A few weeks ago I tore the nail of my right index finger. I can't remember how it happened, but it's the sort of daft thing I frequently do. I'm equally adept at chipping bits out of my nails. The solution is always the same; file the offending nail smooth again, wait for it to grow and hope that, this time, it survives a little longer.  Some hope!

The problem with damaging the nail on my right index finger is that it's the one I use to strum my ukulele... and I do strum it rather a lot... and rather enthusiastically. Unfortunately, this not only prevented the nail from regrowing properly but actually made it worse. Before long I'd worn it down to the quick and it hurt like ****. I experimented with using a plectrum, but without great success, then tried strumming with my 3rd finger, but that wasn't particularly successful either.

There was but one solution, so yesterday I presented myself at Spa Rituals in Coleford and explained to Claire that I was suffering from advanced Ukulele Finger. Could she fit me in without a prior appointment? Yes, she could. And here (above) is the result — my first beautifully shaped gel finger nail, lovingly created for the bargain price of just £2. You can easily see the outline of the damaged nail beneath it. It looks a bit more photogenic with a touch of nail varnish (right).

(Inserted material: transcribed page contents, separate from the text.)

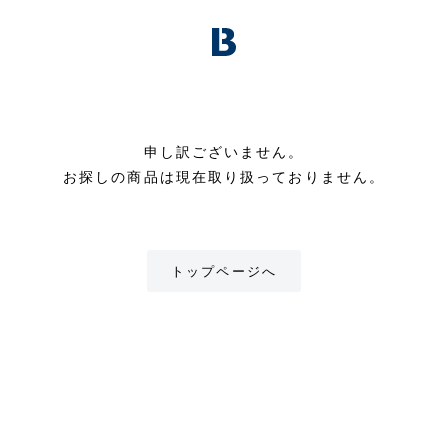
申し訳ございません。
お探しの商品は現在取り扱っておりません。
トップページへ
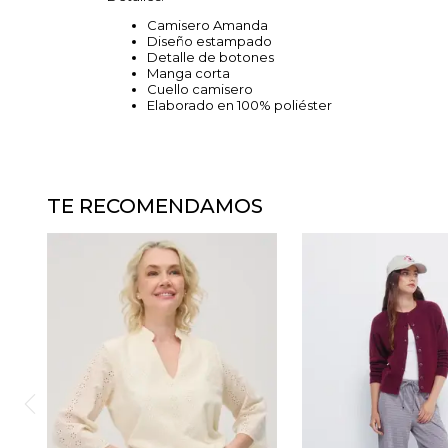
Camisero Amanda
Diseño estampado
Detalle de botones
Manga corta
Cuello camisero
Elaborado en 100% poliéster
TE RECOMENDAMOS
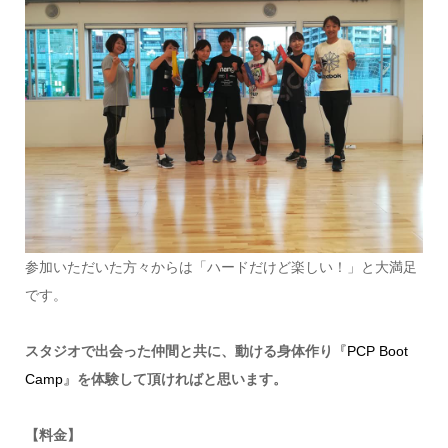
参加いただいた方々からは「ハードだけど楽しい！」と大満足
です。
スタジオで出会った仲間と共に、動ける身体作り
『PCP Boot
Camp』
を体験して頂ければと思います。
【料金】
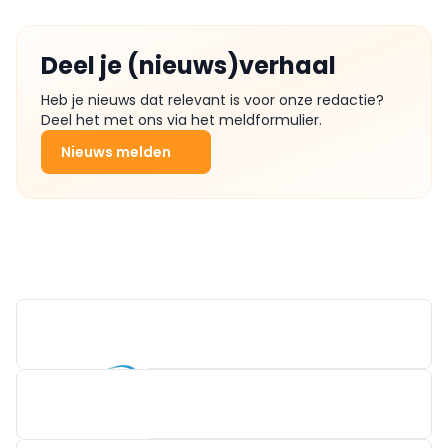
Deel je (nieuws)verhaal
Heb je nieuws dat relevant is voor onze redactie?
Deel het met ons via het meldformulier.
Nieuws melden
LUMX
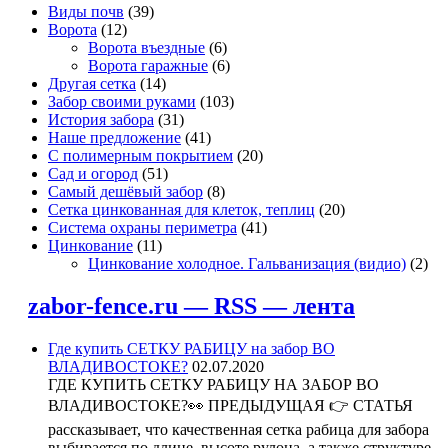
Виды почв
(39)
Ворота
(12)
Ворота въездные
(6)
Ворота гаражные
(6)
Другая сетка
(14)
Забор своими руками
(103)
История забора
(31)
Наше предложение
(41)
С полимерным покрытием
(20)
Сад и огород
(51)
Самый дешёвый забор
(8)
Сетка цинкованная для клеток, теплиц
(20)
Система охраны периметра
(41)
Цинкование
(11)
Цинкование холодное. Гальванизация (видио)
(2)
zabor-fence.ru — RSS — лента
Где купить СЕТКУ РАБИЦУ на забор ВО
ВЛАДИВОСТОКЕ?
02.07.2020
ГДЕ КУПИТЬ СЕТКУ РАБИЦУ НА ЗАБОР ВО
ВЛАДИВОСТОКЕ?👀 ПРЕДЫДУЩАЯ 👉 СТАТЬЯ
рассказывает, что качественная сетка рабица для забора
выбирается по длине, высоте рулона, а также структуре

Yesterday evening I strummed my little ukulele for an hour or so, practicing a few songs, including one for Sunday's 'Open Mic' at The Feathers in Coleford. I'm delighted to say that the nail came through the test unscathed.

I've made an appointment with Claire for a fortnight's time, when we'll see how my gel nail is bearing up. If, as I confidently expect, all is well, I have a tricky decision to make.  Should I:
  • allow my real nail to re-grow and gradually file away the gel? I've managed to play my ukulele for the past 3 years and only had this problem once, so what is the chance of it recurring? 

  • kiss goodbye to broken and torn nails for evermore, and have all ten nails treated? That's certainly a very tempting prospect, not least because one of my thumb nails presently looks as if I've used it to tighten screws. It would, though, entail returning for Claire's tender ministrations every 3-4 weeks. And though I enjoy being pampered, is it what I want, month after month? 

Right now I'm tempted to go with the second option, just to discover how it feels and looks, though I may feel differently by April 5th.